È per questo che oggi osservo con tenerezza il crescendo di purghe con cui Grillo tartassa i suoi eletti. Il M5S non è ancora entrato in Parlamento, non ha tessere, quote d’iscrizione, soldi pubblici, sedi, non ha neppure uno statuto (solo un “non Statuto” proprio per dileggiare la burocrazia dei partiti tradizionali), ma lui lancia anatemi con l’unico risultato di rendere famose le vittime: Favia, poi Federica Salsi (consigliere comunale a Bologna) perché è andata a Ballarò, infine il consigliere regionale piemontese Fabrizio Biolé.

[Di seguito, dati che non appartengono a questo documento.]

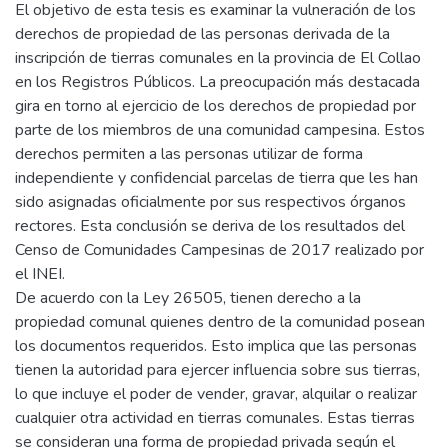
El objetivo de esta tesis es examinar la vulneración de los
derechos de propiedad de las personas derivada de la
inscripción de tierras comunales en la provincia de El Collao
en los Registros Públicos. La preocupación más destacada
gira en torno al ejercicio de los derechos de propiedad por
parte de los miembros de una comunidad campesina. Estos
derechos permiten a las personas utilizar de forma
independiente y confidencial parcelas de tierra que les han
sido asignadas oficialmente por sus respectivos órganos
rectores. Esta conclusión se deriva de los resultados del
Censo de Comunidades Campesinas de 2017 realizado por
el INEI.
De acuerdo con la Ley 26505, tienen derecho a la
propiedad comunal quienes dentro de la comunidad posean
los documentos requeridos. Esto implica que las personas
tienen la autoridad para ejercer influencia sobre sus tierras,
lo que incluye el poder de vender, gravar, alquilar o realizar
cualquier otra actividad en tierras comunales. Estas tierras
se consideran una forma de propiedad privada según el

Nelle nostre riunioni non se ne parla. Gli incontri sono sempre molto operativi, “concreti”: bisogna organizzare i banchetti o i criteri per le liste elettorali, le “graticole” per selezionare i candidati o la lista dei “referenti” provinciali del gruppo regionale comunicazione, sottogruppo ufficio stampa.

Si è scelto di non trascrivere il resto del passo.